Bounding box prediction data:
================
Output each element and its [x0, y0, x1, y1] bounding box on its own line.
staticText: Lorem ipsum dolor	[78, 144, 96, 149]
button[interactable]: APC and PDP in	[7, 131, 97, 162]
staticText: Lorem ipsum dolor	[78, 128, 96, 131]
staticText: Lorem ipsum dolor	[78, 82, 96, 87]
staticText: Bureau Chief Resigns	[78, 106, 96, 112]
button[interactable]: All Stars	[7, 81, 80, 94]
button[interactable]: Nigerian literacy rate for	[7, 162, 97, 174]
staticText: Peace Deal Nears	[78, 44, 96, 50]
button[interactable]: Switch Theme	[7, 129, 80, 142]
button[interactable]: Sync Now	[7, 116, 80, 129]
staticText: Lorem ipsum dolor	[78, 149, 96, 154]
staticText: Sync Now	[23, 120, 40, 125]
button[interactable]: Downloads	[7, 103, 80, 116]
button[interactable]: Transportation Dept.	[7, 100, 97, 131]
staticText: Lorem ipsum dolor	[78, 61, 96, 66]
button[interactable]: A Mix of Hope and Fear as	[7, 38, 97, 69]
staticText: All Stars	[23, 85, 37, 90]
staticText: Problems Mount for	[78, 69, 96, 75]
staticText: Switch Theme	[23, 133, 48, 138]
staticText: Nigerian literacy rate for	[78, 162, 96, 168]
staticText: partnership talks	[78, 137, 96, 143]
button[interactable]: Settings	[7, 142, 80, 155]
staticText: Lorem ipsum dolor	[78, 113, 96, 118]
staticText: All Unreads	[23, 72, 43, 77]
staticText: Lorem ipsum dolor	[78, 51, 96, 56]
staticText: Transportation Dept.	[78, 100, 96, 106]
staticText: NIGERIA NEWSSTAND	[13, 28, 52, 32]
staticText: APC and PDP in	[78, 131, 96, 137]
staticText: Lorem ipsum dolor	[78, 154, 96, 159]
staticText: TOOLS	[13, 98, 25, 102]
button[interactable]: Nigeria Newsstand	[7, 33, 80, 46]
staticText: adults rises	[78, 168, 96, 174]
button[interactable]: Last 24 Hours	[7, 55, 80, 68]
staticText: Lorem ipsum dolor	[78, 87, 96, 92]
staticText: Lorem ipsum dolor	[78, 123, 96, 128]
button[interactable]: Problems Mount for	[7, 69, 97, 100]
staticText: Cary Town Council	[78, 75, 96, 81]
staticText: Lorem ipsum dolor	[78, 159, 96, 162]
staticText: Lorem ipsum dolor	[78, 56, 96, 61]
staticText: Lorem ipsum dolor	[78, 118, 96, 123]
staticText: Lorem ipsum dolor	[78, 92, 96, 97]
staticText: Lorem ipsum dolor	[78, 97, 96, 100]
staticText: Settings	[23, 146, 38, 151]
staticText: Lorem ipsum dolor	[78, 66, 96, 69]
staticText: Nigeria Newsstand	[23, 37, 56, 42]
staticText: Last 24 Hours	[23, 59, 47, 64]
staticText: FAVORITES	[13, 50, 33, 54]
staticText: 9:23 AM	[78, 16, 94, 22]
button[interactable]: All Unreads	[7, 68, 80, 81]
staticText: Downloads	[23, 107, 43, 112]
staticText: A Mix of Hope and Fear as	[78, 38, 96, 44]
================
Assignment: Copy out each line carrying the string "literacy" from the data.

Answer box:
button[interactable]: Nigerian literacy rate for	[7, 162, 97, 174]
staticText: Nigerian literacy rate for	[78, 162, 96, 168]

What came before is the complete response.